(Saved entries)
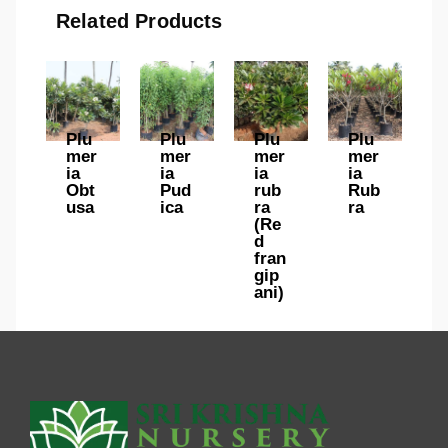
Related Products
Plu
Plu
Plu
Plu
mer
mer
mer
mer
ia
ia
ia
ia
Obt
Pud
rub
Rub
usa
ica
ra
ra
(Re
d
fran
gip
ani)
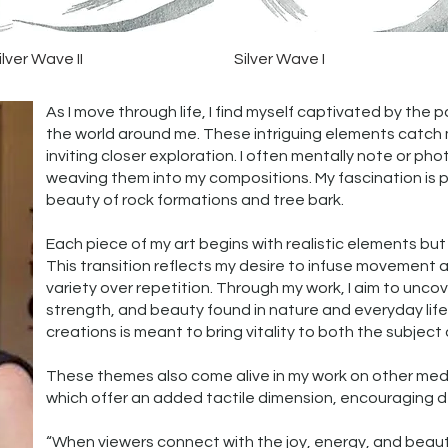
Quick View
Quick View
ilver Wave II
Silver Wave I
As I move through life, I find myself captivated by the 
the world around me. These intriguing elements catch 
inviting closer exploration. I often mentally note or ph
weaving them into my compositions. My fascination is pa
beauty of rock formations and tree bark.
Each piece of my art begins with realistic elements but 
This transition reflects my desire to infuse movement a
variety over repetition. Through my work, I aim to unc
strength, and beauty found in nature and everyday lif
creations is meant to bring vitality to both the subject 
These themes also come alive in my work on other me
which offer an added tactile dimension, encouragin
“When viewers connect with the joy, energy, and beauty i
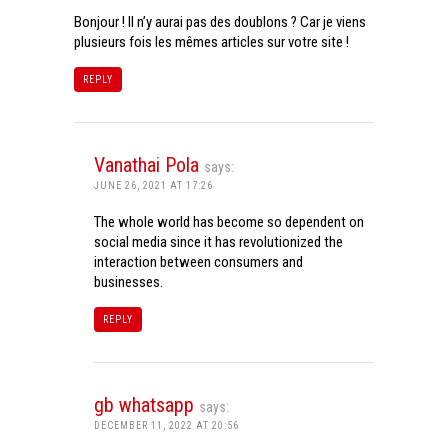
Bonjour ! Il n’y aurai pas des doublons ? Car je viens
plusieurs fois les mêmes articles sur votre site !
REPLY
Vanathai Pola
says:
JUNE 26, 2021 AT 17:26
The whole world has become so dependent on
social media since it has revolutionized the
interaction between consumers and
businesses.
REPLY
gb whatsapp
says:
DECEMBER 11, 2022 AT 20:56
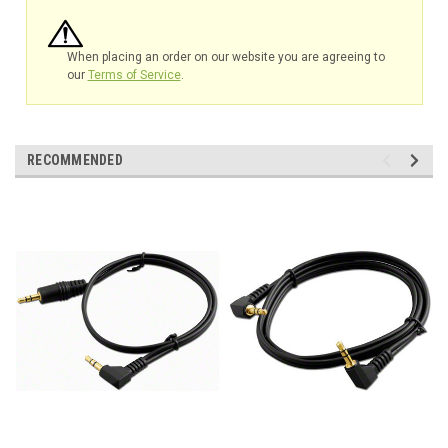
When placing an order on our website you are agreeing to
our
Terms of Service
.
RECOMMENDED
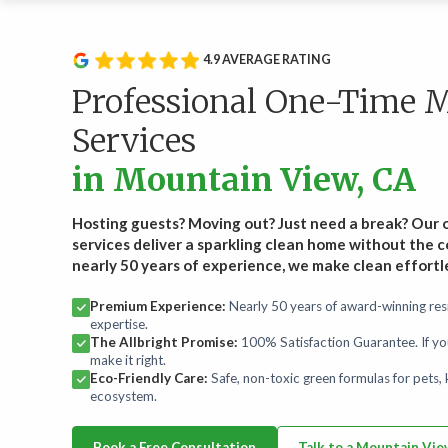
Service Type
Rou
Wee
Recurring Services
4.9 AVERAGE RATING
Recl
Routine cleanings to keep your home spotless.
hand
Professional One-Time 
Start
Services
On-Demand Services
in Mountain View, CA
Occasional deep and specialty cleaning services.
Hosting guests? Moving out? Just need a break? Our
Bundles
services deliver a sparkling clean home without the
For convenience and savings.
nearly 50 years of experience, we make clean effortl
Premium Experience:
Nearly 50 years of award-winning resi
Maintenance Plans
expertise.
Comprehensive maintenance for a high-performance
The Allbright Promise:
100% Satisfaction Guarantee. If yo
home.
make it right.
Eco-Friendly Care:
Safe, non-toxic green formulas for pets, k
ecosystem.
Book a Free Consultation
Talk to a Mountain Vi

==

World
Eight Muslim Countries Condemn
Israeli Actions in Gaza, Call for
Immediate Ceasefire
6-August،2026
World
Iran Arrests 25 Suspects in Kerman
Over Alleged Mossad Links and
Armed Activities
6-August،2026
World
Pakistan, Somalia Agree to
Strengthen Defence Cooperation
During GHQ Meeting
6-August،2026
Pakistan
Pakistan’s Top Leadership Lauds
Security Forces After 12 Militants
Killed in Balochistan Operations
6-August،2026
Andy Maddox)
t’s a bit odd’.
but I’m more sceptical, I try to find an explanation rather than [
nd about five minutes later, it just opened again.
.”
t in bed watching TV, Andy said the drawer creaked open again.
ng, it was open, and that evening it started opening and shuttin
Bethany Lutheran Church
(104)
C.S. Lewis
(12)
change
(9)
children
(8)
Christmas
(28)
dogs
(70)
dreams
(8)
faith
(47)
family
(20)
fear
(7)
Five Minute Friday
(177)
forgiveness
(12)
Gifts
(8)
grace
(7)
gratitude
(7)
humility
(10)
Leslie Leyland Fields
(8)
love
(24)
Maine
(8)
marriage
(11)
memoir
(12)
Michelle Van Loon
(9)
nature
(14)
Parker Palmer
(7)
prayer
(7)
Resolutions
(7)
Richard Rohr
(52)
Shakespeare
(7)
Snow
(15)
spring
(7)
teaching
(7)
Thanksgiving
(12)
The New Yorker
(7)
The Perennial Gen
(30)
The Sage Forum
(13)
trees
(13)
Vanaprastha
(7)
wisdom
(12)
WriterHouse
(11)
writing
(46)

### Exercise brief
The copy should hold only the lines from the one with "Related Products" through the one with "creations is meant", exactly as they stand above. Leave out the pictures.

### Reply
Related Products
Plu
Plu
Plu
Plu
mer
mer
mer
mer
ia
ia
ia
ia
Obt
Pud
rub
Rub
usa
ica
ra
ra
(Re
d
fran
gip
ani)
Quick View
Quick View
ilver Wave II
Silver Wave I
As I move through life, I find myself captivated by the 
the world around me. These intriguing elements catch 
inviting closer exploration. I often mentally note or ph
weaving them into my compositions. My fascination is pa
beauty of rock formations and tree bark.
Each piece of my art begins with realistic elements but 
This transition reflects my desire to infuse movement a
variety over repetition. Through my work, I aim to unc
strength, and beauty found in nature and everyday lif
creations is meant to bring vitality to both the subject 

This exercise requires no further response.